> **Extracted page text data**
----------
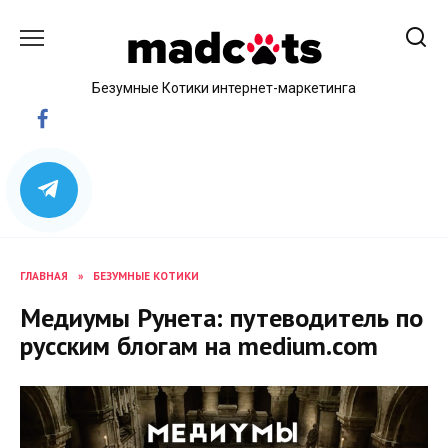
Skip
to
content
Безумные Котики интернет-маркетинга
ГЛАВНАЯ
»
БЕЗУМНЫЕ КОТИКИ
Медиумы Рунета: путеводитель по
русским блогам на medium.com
----------
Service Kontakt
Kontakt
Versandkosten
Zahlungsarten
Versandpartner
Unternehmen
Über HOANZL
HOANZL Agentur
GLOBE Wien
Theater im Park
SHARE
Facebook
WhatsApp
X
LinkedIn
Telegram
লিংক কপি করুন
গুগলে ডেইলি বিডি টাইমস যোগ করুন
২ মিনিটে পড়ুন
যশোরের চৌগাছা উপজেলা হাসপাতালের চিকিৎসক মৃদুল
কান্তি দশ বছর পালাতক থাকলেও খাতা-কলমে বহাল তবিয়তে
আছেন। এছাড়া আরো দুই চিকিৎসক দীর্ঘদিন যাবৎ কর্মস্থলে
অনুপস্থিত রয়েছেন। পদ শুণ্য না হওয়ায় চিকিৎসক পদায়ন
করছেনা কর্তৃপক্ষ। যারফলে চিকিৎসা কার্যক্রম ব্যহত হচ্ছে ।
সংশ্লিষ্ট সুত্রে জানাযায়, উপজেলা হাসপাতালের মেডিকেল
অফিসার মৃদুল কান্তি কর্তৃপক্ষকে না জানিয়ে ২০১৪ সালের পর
----------
> **Required work**
Scan the records above for the lines holding "আছেন। এছাড়া আরো" and "অফিসার মৃদুল কান্তি". Transcribe those two and every line between them word for word, and no others.

> **Output of the exercise**
আছেন। এছাড়া আরো দুই চিকিৎসক দীর্ঘদিন যাবৎ কর্মস্থলে
অনুপস্থিত রয়েছেন। পদ শুণ্য না হওয়ায় চিকিৎসক পদায়ন
করছেনা কর্তৃপক্ষ। যারফলে চিকিৎসা কার্যক্রম ব্যহত হচ্ছে ।
সংশ্লিষ্ট সুত্রে জানাযায়, উপজেলা হাসপাতালের মেডিকেল
অফিসার মৃদুল কান্তি কর্তৃপক্ষকে না জানিয়ে ২০১৪ সালের পর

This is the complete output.